= TASK MATERIAL =
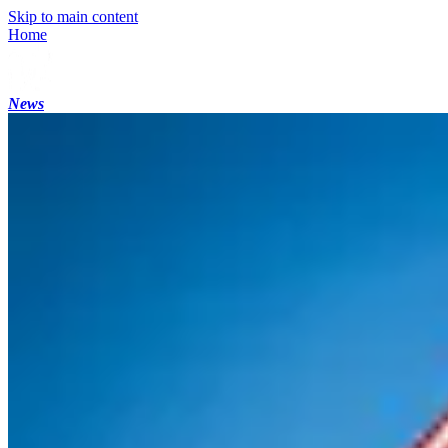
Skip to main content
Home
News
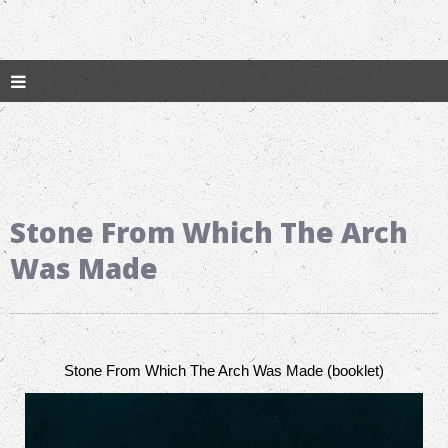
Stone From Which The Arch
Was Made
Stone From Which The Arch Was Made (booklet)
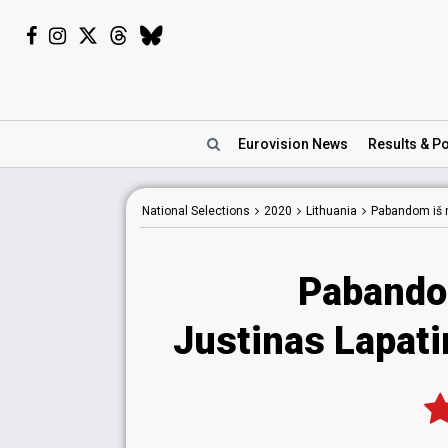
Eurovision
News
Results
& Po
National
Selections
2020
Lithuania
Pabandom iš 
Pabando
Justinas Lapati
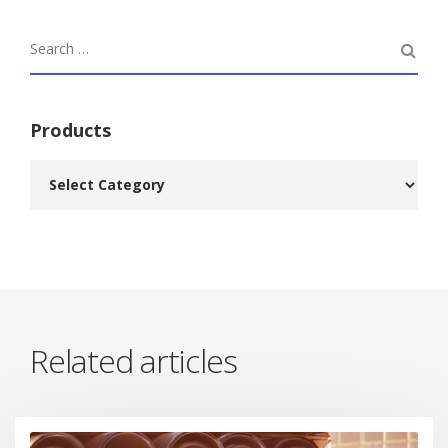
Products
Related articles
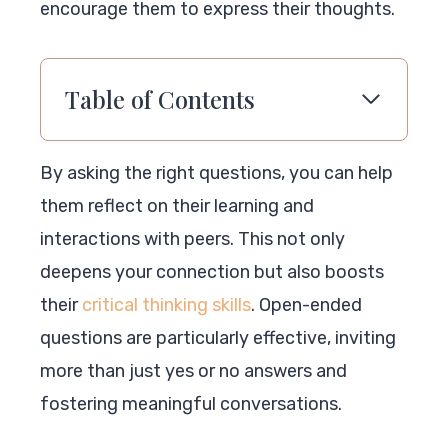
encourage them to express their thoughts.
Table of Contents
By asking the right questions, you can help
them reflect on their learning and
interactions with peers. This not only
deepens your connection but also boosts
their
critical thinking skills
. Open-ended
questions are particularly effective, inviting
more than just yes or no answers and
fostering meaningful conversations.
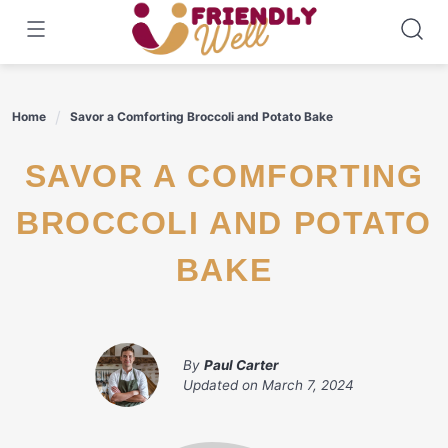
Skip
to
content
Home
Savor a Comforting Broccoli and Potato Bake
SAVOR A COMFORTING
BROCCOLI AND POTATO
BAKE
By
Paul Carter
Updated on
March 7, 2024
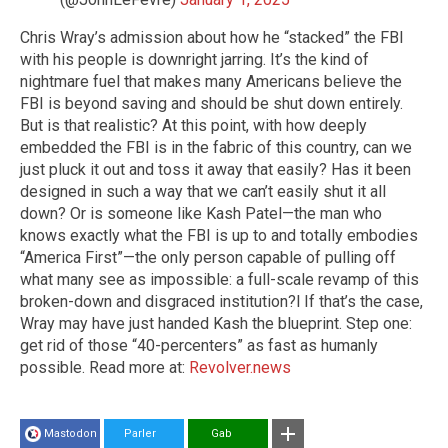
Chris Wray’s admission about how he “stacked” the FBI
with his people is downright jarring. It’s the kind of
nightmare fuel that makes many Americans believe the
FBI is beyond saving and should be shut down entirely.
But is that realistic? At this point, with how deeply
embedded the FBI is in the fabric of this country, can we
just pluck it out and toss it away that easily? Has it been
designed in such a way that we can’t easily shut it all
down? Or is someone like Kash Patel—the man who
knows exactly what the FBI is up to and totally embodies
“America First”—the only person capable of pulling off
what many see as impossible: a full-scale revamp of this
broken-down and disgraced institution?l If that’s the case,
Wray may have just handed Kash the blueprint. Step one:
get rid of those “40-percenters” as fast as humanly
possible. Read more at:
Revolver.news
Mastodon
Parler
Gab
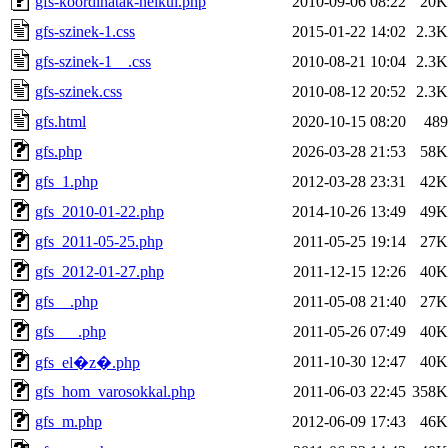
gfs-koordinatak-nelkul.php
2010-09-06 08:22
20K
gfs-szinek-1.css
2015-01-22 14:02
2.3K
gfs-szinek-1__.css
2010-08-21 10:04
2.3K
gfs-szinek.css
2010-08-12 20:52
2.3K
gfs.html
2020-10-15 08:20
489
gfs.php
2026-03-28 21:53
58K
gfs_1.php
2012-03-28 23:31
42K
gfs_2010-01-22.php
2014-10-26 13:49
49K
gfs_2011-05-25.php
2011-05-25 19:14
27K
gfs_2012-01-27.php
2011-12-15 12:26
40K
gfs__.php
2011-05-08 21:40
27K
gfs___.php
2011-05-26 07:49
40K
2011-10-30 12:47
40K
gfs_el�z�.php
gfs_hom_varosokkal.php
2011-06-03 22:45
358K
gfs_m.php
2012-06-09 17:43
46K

= TASK PROMPT =
Set down the whole listing exactly as given, except for the pictures.

= RESULT BELOW =
Skip to main content
Home
News
Stone From Which The Arch
Was Made
Stone From Which The Arch Was Made (booklet)
Eurovision
News
Results
& Po
National
Selections
2020
Lithuania
Pabandom iš 
Pabando
Justinas Lapati
Products
Related articles
encourage them to express their thoughts.
Table of Contents
By asking the right questions, you can help
them reflect on their learning and
interactions with peers. This not only
deepens your connection but also boosts
their
critical thinking skills
. Open-ended
questions are particularly effective, inviting
more than just yes or no answers and
fostering meaningful conversations.
Skip
to
content
Home
Savor a Comforting Broccoli and Potato Bake
SAVOR A COMFORTING
BROCCOLI AND POTATO
BAKE
By
Paul Carter
Updated on
March 7, 2024
Chris Wray’s admission about how he “stacked” the FBI
with his people is downright jarring. It’s the kind of
nightmare fuel that makes many Americans believe the
FBI is beyond saving and should be shut down entirely.
But is that realistic? At this point, with how deeply
embedded the FBI is in the fabric of this country, can we
just pluck it out and toss it away that easily? Has it been
designed in such a way that we can’t easily shut it all
down? Or is someone like Kash Patel—the man who
knows exactly what the FBI is up to and totally embodies
“America First”—the only person capable of pulling off
what many see as impossible: a full-scale revamp of this
broken-down and disgraced institution?l If that’s the case,
Wray may have just handed Kash the blueprint. Step one:
get rid of those “40-percenters” as fast as humanly
possible. Read more at:
Revolver.news
Mastodon
Parler
Gab
gfs-koordinatak-nelkul.php
2010-09-06 08:22
20K
gfs-szinek-1.css
2015-01-22 14:02
2.3K
gfs-szinek-1__.css
2010-08-21 10:04
2.3K
gfs-szinek.css
2010-08-12 20:52
2.3K
gfs.html
2020-10-15 08:20
489
gfs.php
2026-03-28 21:53
58K
gfs_1.php
2012-03-28 23:31
42K
gfs_2010-01-22.php
2014-10-26 13:49
49K
gfs_2011-05-25.php
2011-05-25 19:14
27K
gfs_2012-01-27.php
2011-12-15 12:26
40K
gfs__.php
2011-05-08 21:40
27K
gfs___.php
2011-05-26 07:49
40K
2011-10-30 12:47
40K
gfs_el�z�.php
gfs_hom_varosokkal.php
2011-06-03 22:45
358K
gfs_m.php
2012-06-09 17:43
46K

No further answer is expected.